貨幣論

貨幣論とは、日本の経済学者である岩井克人氏の著書になり、1993年に筑摩書房から刊行された書籍になります。

この貨幣論では、貨幣とは何であるのかという事が展開されており、貨幣の価値は信じられているものの、その価値についての根拠はあいまいな部分であることがほとんどで、貨幣は貨幣として流通しているから価値があるのだという自己循環論法でしかないという視点から、貨幣に通じる経済について書かれているものになります。

こうした貨幣の視点から経済社会の全体を捉えており、とくに金本位制などの実際に価値のあるものと貨幣の価値とが連結した状態では、貨幣に対してその交換が保証されている以上は、明確な価値がそこに存在していましたが、現在の管理通貨制度に貨幣の価値の紐づけが移行してからは、貨幣はただ単純に貨幣としての存在でしかなくなっています。

現在の貨幣は、多くの人たちがこの貨幣に対して価値の尺度や保存、交換などの役割を与えることによって、その貨幣の価値が存在しているために、貨幣そのものとしての価値がないという事になります。

岩井氏がこの事を示してから久しく時間が流れていますが、現在のわたしたちの生活の中には、電子マネーという新しい貨幣の取り扱いが生まれ、多くの人たちが電車の乗車やコンビニエンスストアなどでの買い物などに利用しています。

つまり、現金通貨としての硬貨や紙幣というものについては、その物自体には価値はなく、これらの貨幣を媒介とした、物やサービスを売る、買うという人間の欲求の可能性を満たしたものであるという事であるといえるでしょう。

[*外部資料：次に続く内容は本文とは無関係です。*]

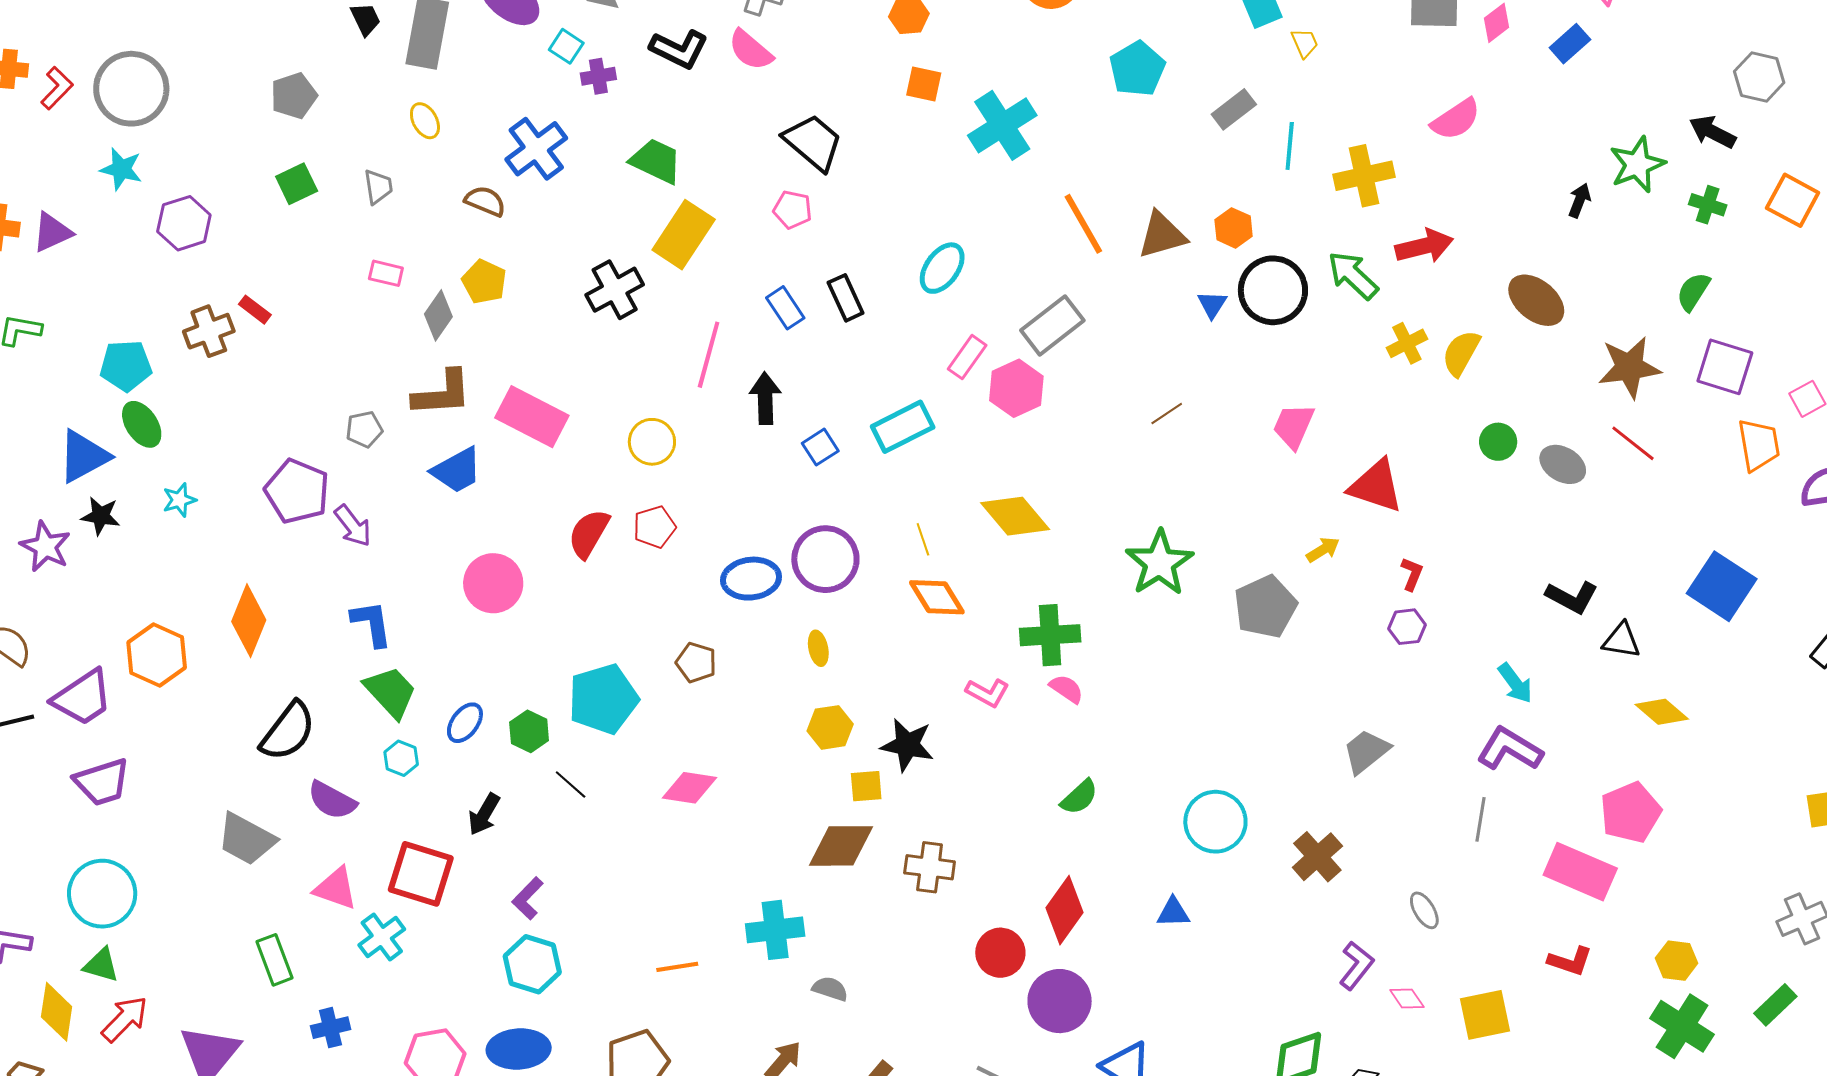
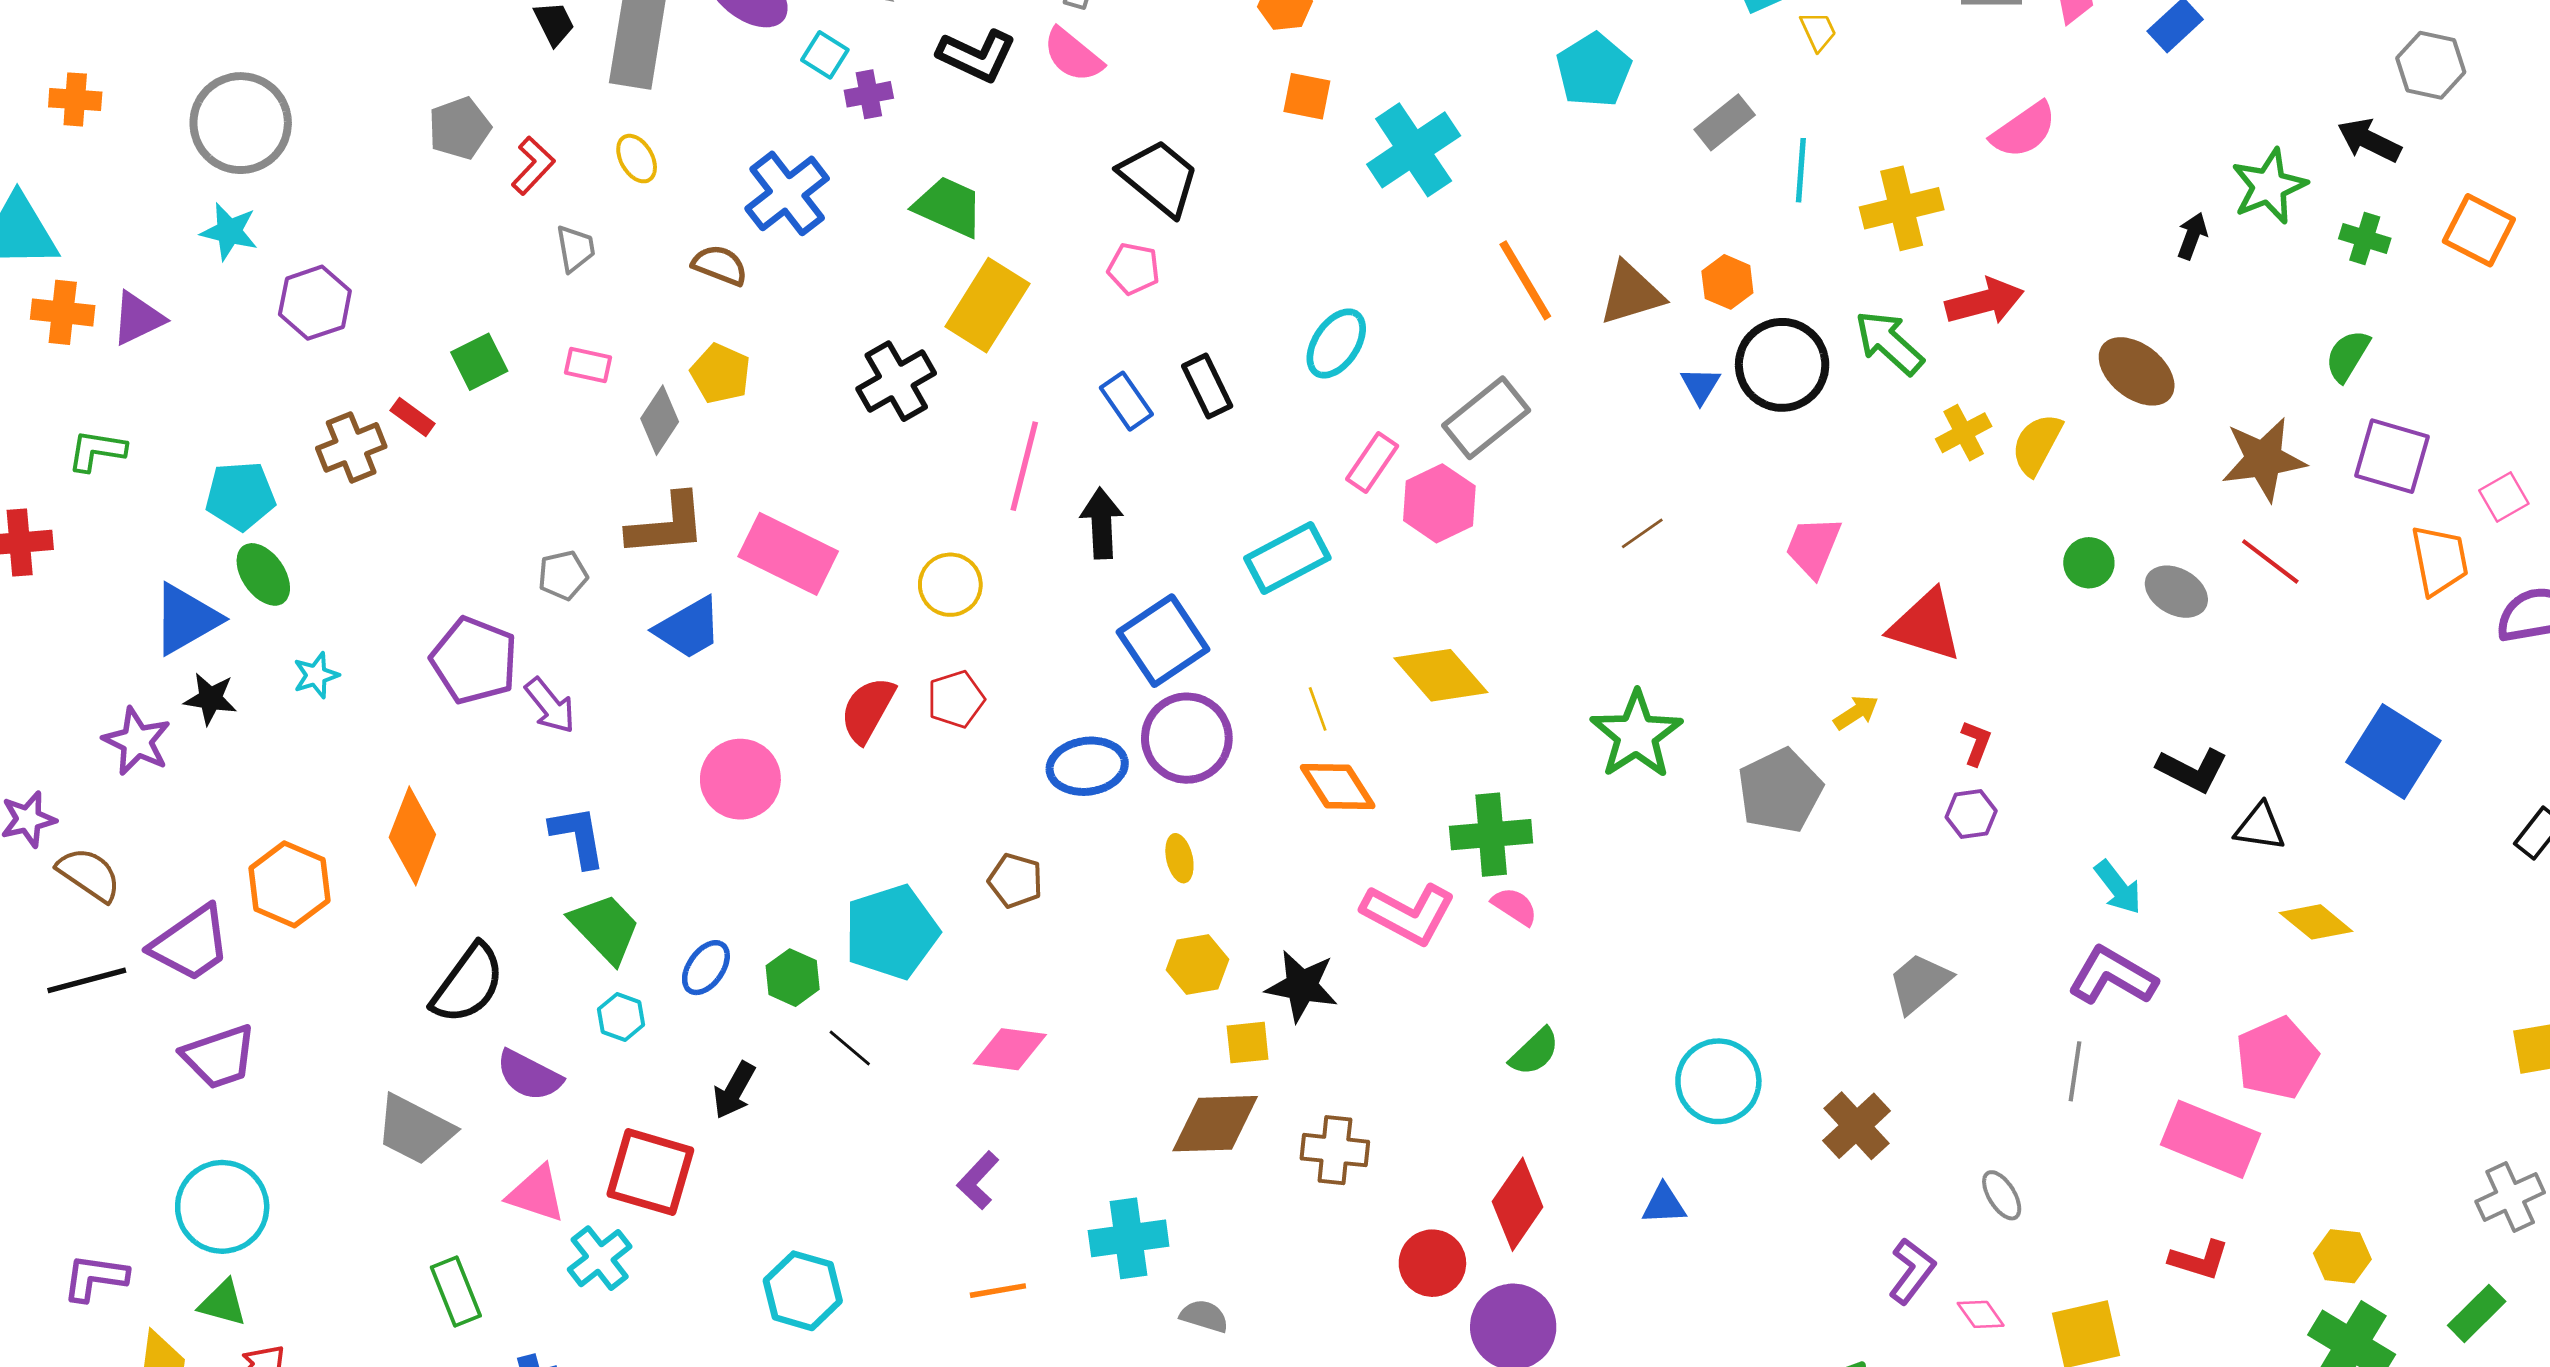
red L-shape: (57, 88) -> (533, 165), moved
green square: (297, 184) -> (479, 362), moved
blue square: (820, 447) -> (1163, 641), moved, size x1.8
pink L-shape: (988, 693) -> (1408, 914), size x1.6
purple L-shape: (528, 898) -> (978, 1180), moved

貨幣の特徴は、すべての物やサービスなどに交換をする可能性を与え、また全ての物やサービスなどに交換する可能性が与えられるという部分にあり、その特徴を持っていることにより成り立っているものが貨幣という事であるともいえるのです。

こうした事により、貨幣とは古くは貝殻や穀物、布などの物品貨幣であったものから、その貨幣として有効性、利便性を追い求めていった結果として金属貨幣へと変わっていきました。
これが次のプロセスとして、硬貨や紙幣といったよりその実体を変えていき、現在の形では実体のない電子マネーとして登場することになり、この事によって貨幣というものは、そのものに対して価値があるのではなく、さまざまに形を変化することが可能であり、また時代や状況などによって常にその形を変えていく、その形がより純粋化していった結果として、貨幣そのものを持たなくなる電子マネー、キャッシュレスという形態であるといえるでしょう。